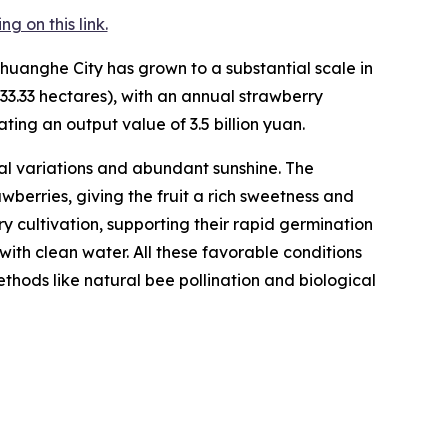
 on this link.
huanghe City has grown to a substantial scale in
33.33 hectares), with an annual strawberry
ting an output value of 3.5 billion yuan.
l variations and abundant sunshine. The
berries, giving the fruit a rich sweetness and
rry cultivation, supporting their rapid germination
with clean water. All these favorable conditions
hods like natural bee pollination and biological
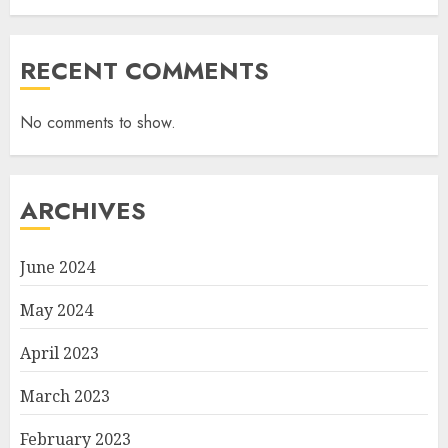
RECENT COMMENTS
No comments to show.
ARCHIVES
June 2024
May 2024
April 2023
March 2023
February 2023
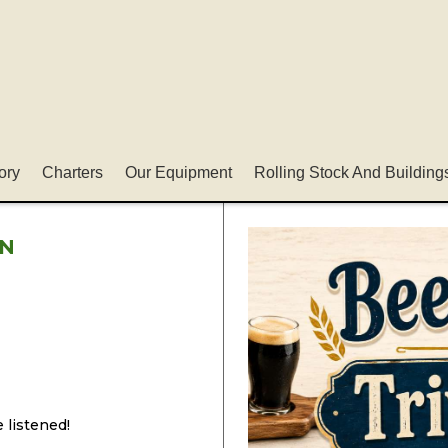
ory
Charters
Our Equipment
Rolling Stock And Building
IN
 listened!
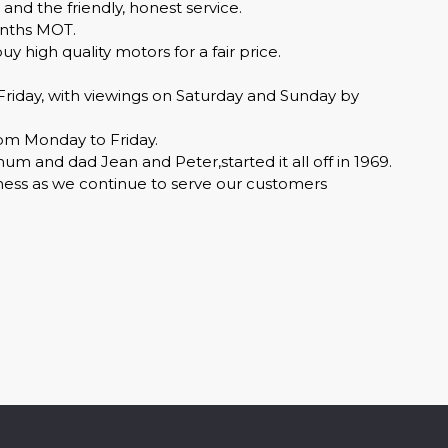
 and the friendly, honest service.
months MOT.
 high quality motors for a fair price.
day, with viewings on Saturday and Sunday by
pm Monday to Friday.
 and dad Jean and Peter,started it all off in 1969.
iness as we continue to serve our customers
######
▸ Work instruction
Pictures stay out; the entries above are to be output exactly as given.

▸ Task solution
 on this link.
huanghe City has grown to a substantial scale in
33.33 hectares), with an annual strawberry
ting an output value of 3.5 billion yuan.
l variations and abundant sunshine. The
berries, giving the fruit a rich sweetness and
rry cultivation, supporting their rapid germination
with clean water. All these favorable conditions
hods like natural bee pollination and biological
RECENT COMMENTS
No comments to show.
ARCHIVES
June 2024
May 2024
April 2023
March 2023
February 2023
ory
Charters
Our Equipment
Rolling Stock And Building
IN
 listened!
 and the friendly, honest service.
months MOT.
 high quality motors for a fair price.
day, with viewings on Saturday and Sunday by
pm Monday to Friday.
 and dad Jean and Peter,started it all off in 1969.
iness as we continue to serve our customers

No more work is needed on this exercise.